--- Data records Enclosed Below ---

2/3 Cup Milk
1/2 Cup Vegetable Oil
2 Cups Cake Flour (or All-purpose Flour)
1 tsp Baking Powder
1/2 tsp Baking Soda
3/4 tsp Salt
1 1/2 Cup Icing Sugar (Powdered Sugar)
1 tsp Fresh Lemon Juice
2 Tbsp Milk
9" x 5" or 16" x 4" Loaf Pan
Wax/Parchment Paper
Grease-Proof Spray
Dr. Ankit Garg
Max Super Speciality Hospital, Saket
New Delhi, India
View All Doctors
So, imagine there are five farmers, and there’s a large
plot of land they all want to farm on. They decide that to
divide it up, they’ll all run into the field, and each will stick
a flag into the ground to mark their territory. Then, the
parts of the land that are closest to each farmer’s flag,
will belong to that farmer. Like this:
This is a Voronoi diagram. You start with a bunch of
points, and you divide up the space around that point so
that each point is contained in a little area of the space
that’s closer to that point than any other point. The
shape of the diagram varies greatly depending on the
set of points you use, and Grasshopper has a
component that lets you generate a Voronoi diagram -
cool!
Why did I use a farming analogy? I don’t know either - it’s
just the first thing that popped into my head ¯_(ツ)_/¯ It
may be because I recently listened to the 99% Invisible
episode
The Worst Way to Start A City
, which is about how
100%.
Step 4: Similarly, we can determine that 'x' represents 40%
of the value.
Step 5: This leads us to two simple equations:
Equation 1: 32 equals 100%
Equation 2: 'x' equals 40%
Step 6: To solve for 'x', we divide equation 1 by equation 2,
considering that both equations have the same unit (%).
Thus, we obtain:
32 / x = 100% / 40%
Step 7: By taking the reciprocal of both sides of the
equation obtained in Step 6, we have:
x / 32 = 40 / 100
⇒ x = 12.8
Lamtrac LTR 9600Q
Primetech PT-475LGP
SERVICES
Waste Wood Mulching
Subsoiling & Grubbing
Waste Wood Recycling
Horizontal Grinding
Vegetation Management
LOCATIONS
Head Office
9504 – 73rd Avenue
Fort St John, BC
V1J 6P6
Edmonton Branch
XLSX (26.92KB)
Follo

--- End of Enclosed Data records ---

• Task requirements: Begin with the line above that has "Why did I use" and continue through the line that has "Step 6: To solve", setting each one down exactly. Stop there.

• Your response:
Why did I use a farming analogy? I don’t know either - it’s
just the first thing that popped into my head ¯_(ツ)_/¯ It
may be because I recently listened to the 99% Invisible
episode
The Worst Way to Start A City
, which is about how
100%.
Step 4: Similarly, we can determine that 'x' represents 40%
of the value.
Step 5: This leads us to two simple equations:
Equation 1: 32 equals 100%
Equation 2: 'x' equals 40%
Step 6: To solve for 'x', we divide equation 1 by equation 2,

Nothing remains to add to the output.